PROBLEM DETAILS
How many lines in the records below contain the word "mich"? Answer with the number and nothing else.

■ ■ ■ ■ ■

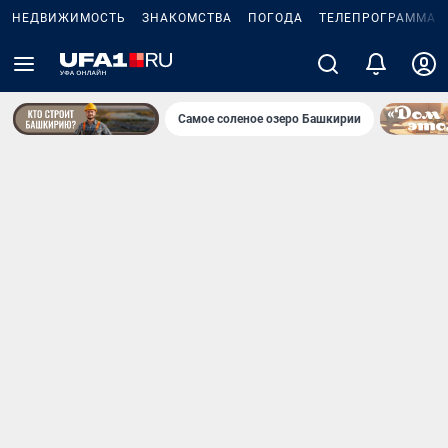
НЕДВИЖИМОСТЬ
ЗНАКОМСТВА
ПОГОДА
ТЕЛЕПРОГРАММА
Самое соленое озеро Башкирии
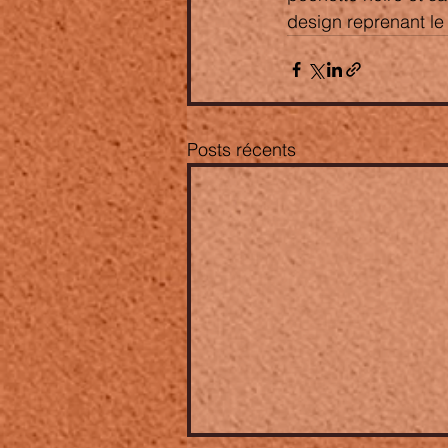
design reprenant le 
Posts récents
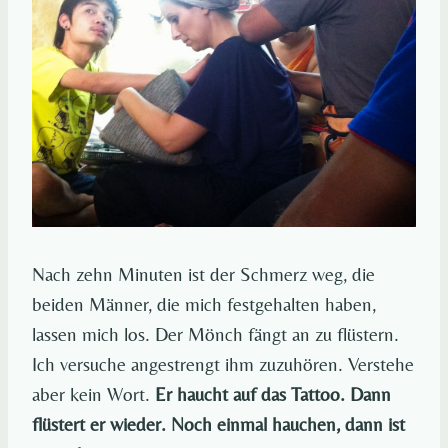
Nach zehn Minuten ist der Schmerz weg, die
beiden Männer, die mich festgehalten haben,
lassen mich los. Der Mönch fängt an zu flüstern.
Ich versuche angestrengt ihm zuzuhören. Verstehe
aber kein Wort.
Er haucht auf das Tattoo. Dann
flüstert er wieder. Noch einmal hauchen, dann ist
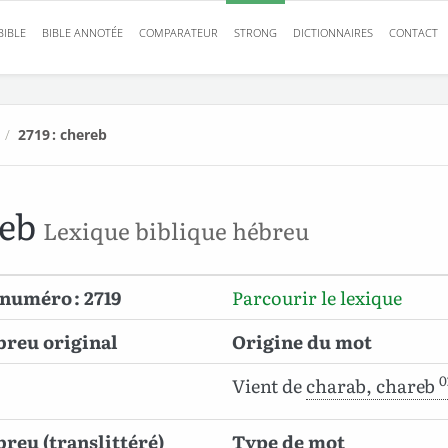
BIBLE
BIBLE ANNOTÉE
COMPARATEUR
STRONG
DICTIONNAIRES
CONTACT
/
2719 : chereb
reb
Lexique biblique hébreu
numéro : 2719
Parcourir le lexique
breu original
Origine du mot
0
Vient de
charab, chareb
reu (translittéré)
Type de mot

■ ■ ■ ■ ■

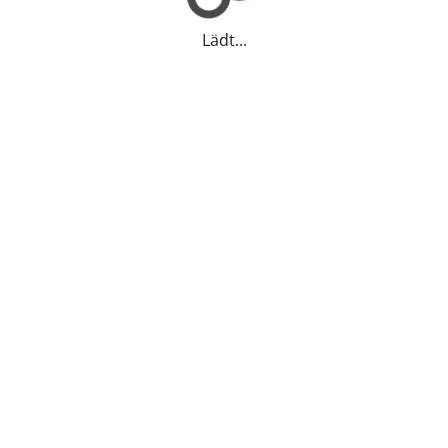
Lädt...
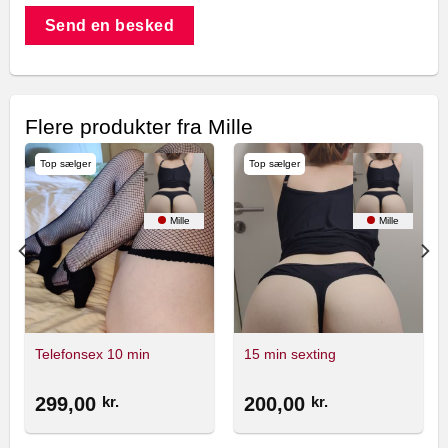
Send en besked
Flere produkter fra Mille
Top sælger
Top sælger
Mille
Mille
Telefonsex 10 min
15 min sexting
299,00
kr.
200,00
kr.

■ ■ ■ ■ ■

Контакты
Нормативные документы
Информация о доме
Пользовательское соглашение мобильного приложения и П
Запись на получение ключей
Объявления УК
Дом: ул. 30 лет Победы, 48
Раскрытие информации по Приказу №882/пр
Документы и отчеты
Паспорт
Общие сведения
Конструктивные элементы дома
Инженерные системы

■ ■ ■ ■ ■

EXERCISE RESULT
2